Fabienne, François et Ondine Lespineux venus en famille pour participer à la campagne (Crédits : Rémi Benoit).
Parmi les volontaires, certains sont venus en famille. C'est le cas de François Lespineux, maire de Brax et vice-président de Toulouse Métropole, accompagné de sa femme Fabienne et de sa fille Ondine. "Il s'agit d'un acte politique. Nous vivons en zone périurbaine où il reste un quart d'espaces agricoles. L'agriculteur voisin passe à ras des maisons avec ses traitements", décrit l'élu de 52 ans. La famille Lespineux "mange bio à 50%, a rejoint une Amap et se fournit en farine dans les circuits-courts". Néanmoins, elle enregistre elle aussi près de 1 ng/ml, soit dix fois l'équivalent du seuil maximal dans l'eau potable. "Ce n'est pas comparable mais cela veut quand même dire que nous avons des traces de glyphosate dans nos urines. Cet herbicide n'est qu'une des multiples substances chimiques que notre corps absorbe", relève-t-il.
Une étude qualitative pour connaître l'impact de la présence de pesticides sur le mode de vie
Campagne glyphosate à Toulouse en décembre (Crédit : Rémi Benoit).

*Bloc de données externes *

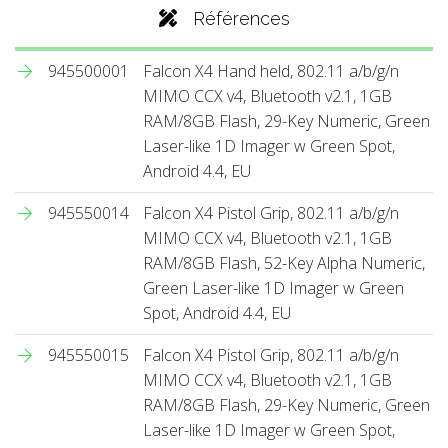
Références
945500001
Falcon X4 Hand held, 802.11 a/b/g/n
MIMO CCX v4, Bluetooth v2.1, 1GB
RAM/8GB Flash, 29-Key Numeric, Green
Laser-like 1D Imager w Green Spot,
Android 4.4, EU
945550014
Falcon X4 Pistol Grip, 802.11 a/b/g/n
MIMO CCX v4, Bluetooth v2.1, 1GB
RAM/8GB Flash, 52-Key Alpha Numeric,
Green Laser-like 1D Imager w Green
Spot, Android 4.4, EU
945550015
Falcon X4 Pistol Grip, 802.11 a/b/g/n
MIMO CCX v4, Bluetooth v2.1, 1GB
RAM/8GB Flash, 29-Key Numeric, Green
Laser-like 1D Imager w Green Spot,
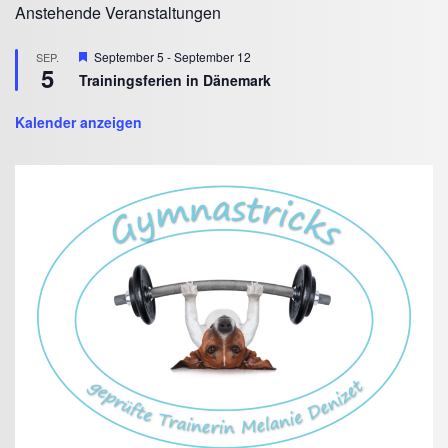
Anstehende Veranstaltungen
Hervorgehoben
September 5
-
September 12
SEP.
5
Trainingsferien in Dänemark
Kalender anzeigen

Pour l'instant, il est trop tôt pour tirer des conclusions d'après les échantillons. Les analyses des volontaires toulousains vont alimenter la base de données de la campagne nationale des Faucheurs volontaires qui compte désormais plus de 250 résultats fournis par un laboratoire indépendant en Allemagne. Mais déjà 1 500 personnes supplémentaires en France se sont portées volontaires pour réaliser des prélèvements. Ainsi, dans 55 départements, des prélèvements seront organisés.
"Au-delà des résultats quantitatifs, nous allons également mener des études qualitatives. Le jour du prélèvement, le participant va remplir un questionnaire pour connaître son âge, son mode de vie, son travail, etc. Une équipe de sociologues va mener une étude pendant deux-trois ans", expliquait il y a quelques semaines Dominique Masset, membre des Faucheurs volontaires ariégeois.
Cette enquête permettra peut-être d'établir des corrélations entre telle profession ou tel mode de vie et un niveau d'exposition au glyphosate. En parallèle, Atmo Occitanie dispose depuis 2018 de huit sites à travers la région pour mesurer les pesticides dans l'air. De quoi mieux connaître à terme les effets sur la santé des produits phytosanitaires.